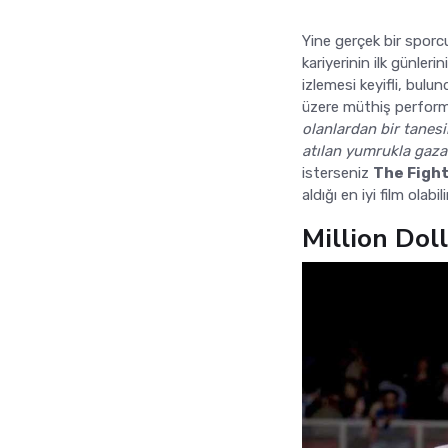
Yine gerçek bir sporc
kariyerinin ilk günler
izlemesi keyifli, bul
üzere müthiş performa
olanlardan bir tanes
atılan yumrukla gaza
isterseniz
The Figh
aldığı en iyi film olabilir
Million Dol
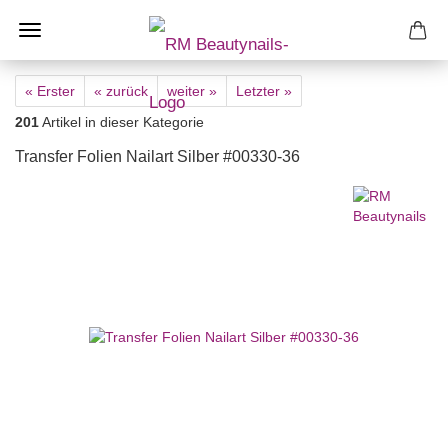
« Erster
« zurück
weiter »
Letzter »
201
Artikel in dieser Kategorie
Transfer Folien Nailart Silber #00330-36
+++++
Directions — What is needed is an exact copy of the lines from the one containing "izlemesi keyifli, bul" through the last line of the records, with every picture left out.

Expected output —
izlemesi keyifli, bul
üzere müthiş performa
olanlardan bir tanes
atılan yumrukla gaza
isterseniz
The Figh
aldığı en iyi film olabilir
Million Dol
« Erster
« zurück
weiter »
Letzter »
201
Artikel in dieser Kategorie
Transfer Folien Nailart Silber #00330-36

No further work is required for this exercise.